Note: the protocols serve as an important part of the release checklist, because they verify that khmer works as part of a larger set of tools.

Choosing parameters

Memory parameters, and where they matter

Most of the scripts are either low memory or constant memory; in the case of the constant memory scripts, the max memory used is specified by the -M parameter, plus epsilon (“a small bit”). The major exception here is filter-abund.py and filter-abund-single.py which use 1.1x the -M parameter because they allocate both a Countgraph and a Nodegraph.

For any scripts that use Nodegraph or Countgraph, the optimal memory parameters can be computed from the number of unique k-mers present in the data set (which is one of the reasons for the HyperLogLog functionality).

Counting scripts may use the optional bigcount code which stores high counts for k-mers exactly, in an STL map.

Partitioning and tagging use unconstrained amounts of memory.

The impact of low memory and false positives on graph structure is discussed in Pell et al., 2012, and the effect of false positives on k-mer counting is analyzed in Zhang et al., 2014

K-mer sizes, and k-mer size limitations

We have two hash functions implemented in khmer currently.

The primary hash function (as implemented by hash) is reversible (with reverse_hash). Hash values are stored in 64-bit numbers and hence can only go up to k=32. This can be problematic, but the reversibility is thoroughly baked into the traversal code and we need to do a reasonable amount of refactoring to fix this (see https://github.com/dib-lab/khmer/issues/60 and linked issues). An alternate solution would be to allow multiple hash functions (see https://github.com/dib-lab/khmer/issues/27).

The “secondary” hash function (used by HyperLogLog and MinHash sketching) is 64-bit MurmurHash. It is an irreversible hash function that can be used for arbitrary text. There is no k-mer size limitation on it.

Input and output formats

khmer consumes FASTA and FASTQ, both single- and paired-end.

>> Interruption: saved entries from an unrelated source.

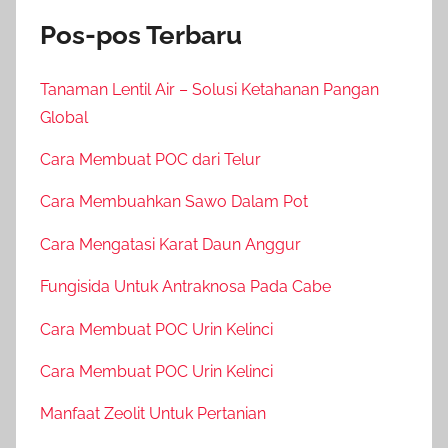
Pos-pos Terbaru
Tanaman Lentil Air – Solusi Ketahanan Pangan
Global
Cara Membuat POC dari Telur
Cara Membuahkan Sawo Dalam Pot
Cara Mengatasi Karat Daun Anggur
Fungisida Untuk Antraknosa Pada Cabe
Cara Membuat POC Urin Kelinci
Cara Membuat POC Urin Kelinci
Manfaat Zeolit Untuk Pertanian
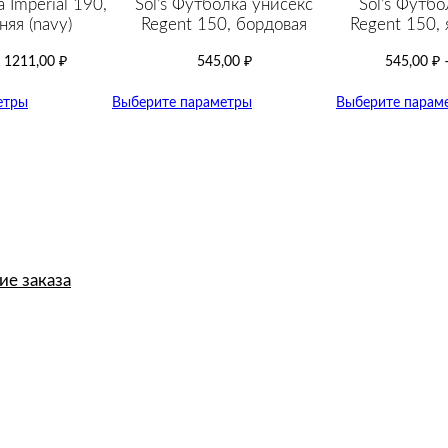
 Imperial 190,
Sol’s Футболка унисекс
Sol’s Футбо
яя (navy)
Regent 150, бордовая
Regent 150, 
–
1211,00
₽
545,00
₽
545,00
₽
етры
Выберите параметры
Выберите парам
е заказа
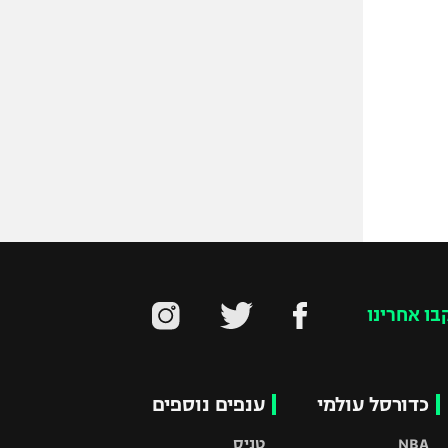
בו אחרינו
כדורסל עולמי
ענפים נוספים
NBA
טניס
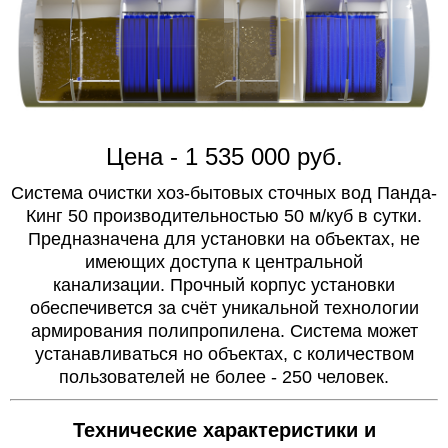
Цена - 1 535 000 руб.
Система очистки хоз-бытовых сточных вод Панда-
Кинг 50 производительностью 50 м/куб в сутки.
Предназначена для установки на объектах, не
имеющих доступа к центральной
канализации. Прочный корпус установки
обеспечивется за счёт уникальной технологии
армирования полипропилена. Система может
устанавливаться но объектах, с количеством
пользователей не более - 250 человек.
Технические характеристики и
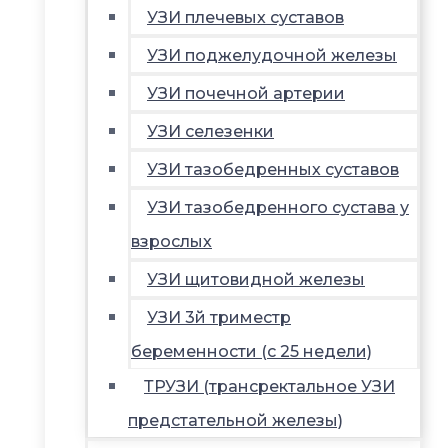
УЗИ плечевых суставов
УЗИ поджелудочной железы
УЗИ почечной артерии
УЗИ селезенки
УЗИ тазобедренных суставов
УЗИ тазобедренного сустава у
взрослых
УЗИ щитовидной железы
УЗИ 3й триместр
беременности (с 25 недели)
ТРУЗИ (трансректальное УЗИ
предстательной железы)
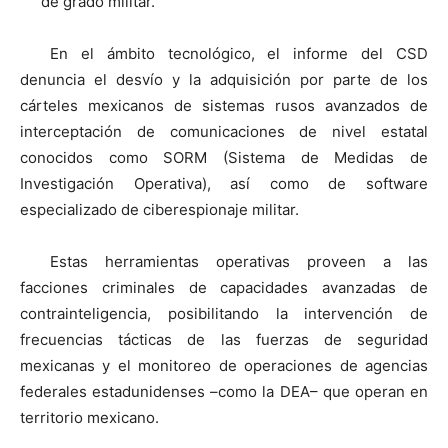
de grado militar.
En el ámbito tecnológico, el informe del CSD
denuncia el desvío y la adquisición por parte de los
cárteles mexicanos de sistemas rusos avanzados de
interceptación de comunicaciones de nivel estatal
conocidos como SORM (Sistema de Medidas de
Investigación Operativa), así como de software
especializado de ciberespionaje militar.
Estas herramientas operativas proveen a las
facciones criminales de capacidades avanzadas de
contrainteligencia, posibilitando la intervención de
frecuencias tácticas de las fuerzas de seguridad
mexicanas y el monitoreo de operaciones de agencias
federales estadunidenses –como la DEA– que operan en
territorio mexicano.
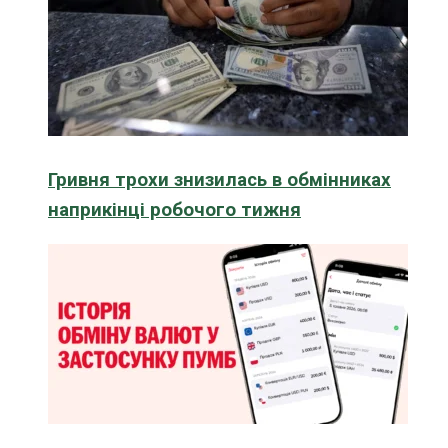
Гривня трохи знизилась в обмінниках
наприкінці робочого тижня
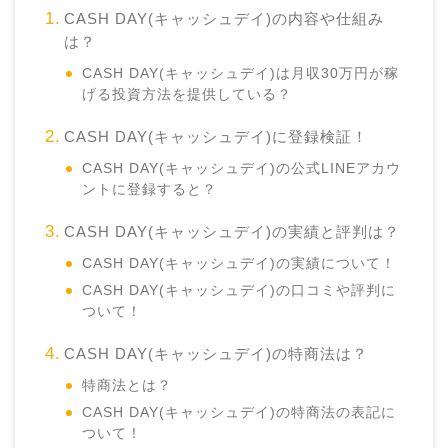
CASH DAY(キャッシュデイ)の内容や仕組み
は？
CASH DAY(キャッシュデイ)は月収30万円が稼
げる投資方法を提供している？
CASH DAY(キャッシュデイ)に登録検証！
CASH DAY(キャッシュデイ)の公式LINEアカウ
ントに登録すると？
CASH DAY(キャッシュデイ)の実績と評判は？
CASH DAY(キャッシュデイ)の実績について！
CASH DAY(キャッシュデイ)の口コミや評判に
ついて！
CASH DAY(キャッシュデイ)の特商法は？
特商法とは？
CASH DAY(キャッシュデイ)の特商法の表記に
ついて！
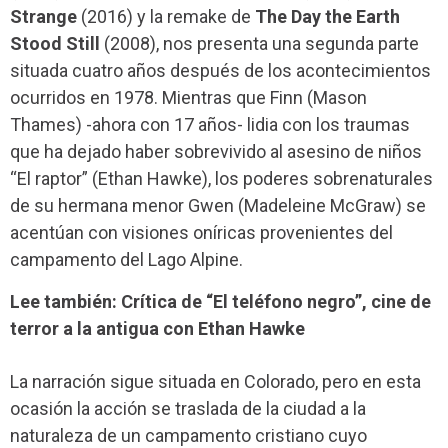
Strange
(2016) y la remake de
The Day the Earth
Stood Still
(2008), nos presenta una segunda parte
situada cuatro años después de los acontecimientos
ocurridos en 1978. Mientras que Finn (Mason
Thames) -ahora con 17 años- lidia con los traumas
que ha dejado haber sobrevivido al asesino de niños
“El raptor” (Ethan Hawke), los poderes sobrenaturales
de su hermana menor Gwen (Madeleine McGraw) se
acentúan con visiones oníricas provenientes del
campamento del Lago Alpine.
Lee también: Crítica de “El teléfono negro”, cine de
terror a la antigua con Ethan Hawke
La narración sigue situada en Colorado, pero en esta
ocasión la acción se traslada de la ciudad a la
naturaleza de un campamento cristiano cuyo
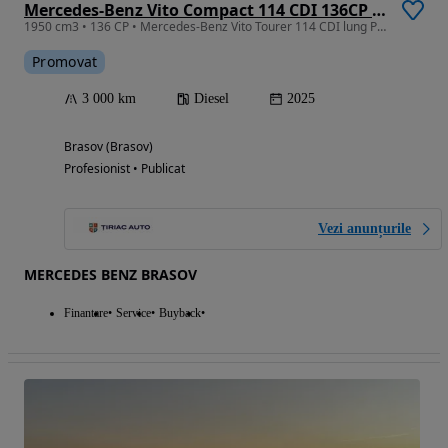
Mercedes-Benz Vito Compact 114 CDI 136CP RWD 9AT Pro
1950 cm3 • 136 CP • Mercedes-Benz Vito Tourer 114 CDI lung PRO / RWD / 3200
Promovat
3 000 km
Diesel
2025
Brasov (Brasov)
Profesionist • Publicat
Vezi anunțurile
MERCEDES BENZ BRASOV
Finantare
Service
Buyback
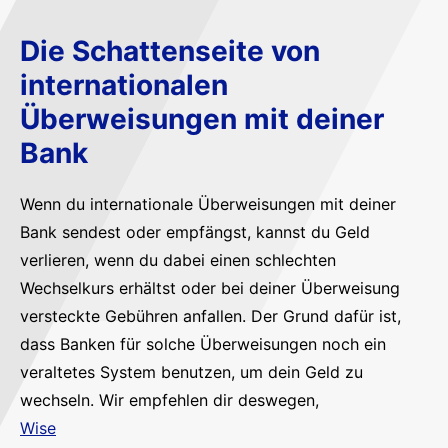
Die Schattenseite von
internationalen
Überweisungen mit deiner
Bank
Wenn du internationale Überweisungen mit deiner
Bank sendest oder empfängst, kannst du Geld
verlieren, wenn du dabei einen schlechten
Wechselkurs erhältst oder bei deiner Überweisung
versteckte Gebühren anfallen. Der Grund dafür ist,
dass Banken für solche Überweisungen noch ein
veraltetes System benutzen, um dein Geld zu
wechseln. Wir empfehlen dir deswegen,
Wise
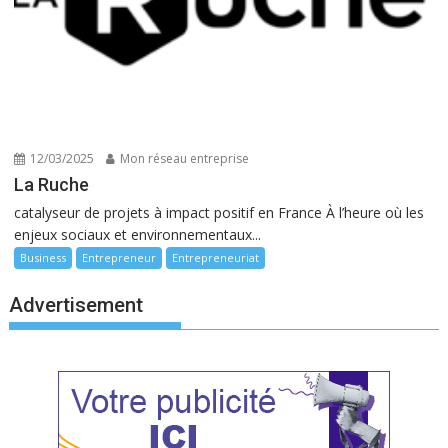
12/03/2025
Mon réseau entreprise
La Ruche
catalyseur de projets à impact positif en France À l’heure où les
enjeux sociaux et environnementaux...
Business
Entrepreneur
Entrepreneuriat
Advertisement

khmer’s output format leaves the headers unchanged, with the exception of the partitioning code, which annotates the headers with the partition ID. (Yes, this was a bad idea.)

Paired end sequence names

khmer supports most of the paired-end naming schemes.

Interleaved vs split reads

By default, khmer takes in “broken-paired” format, in which pairs of reads are immediately adjacent to each other in the file. This can be easily and efficiently split into paired/single-ended files, as well as left- and right-reads. We have scripts to do this, too.

The major rationale for broken-paired format is that it permits reads to be kept together for the purposes of streaming.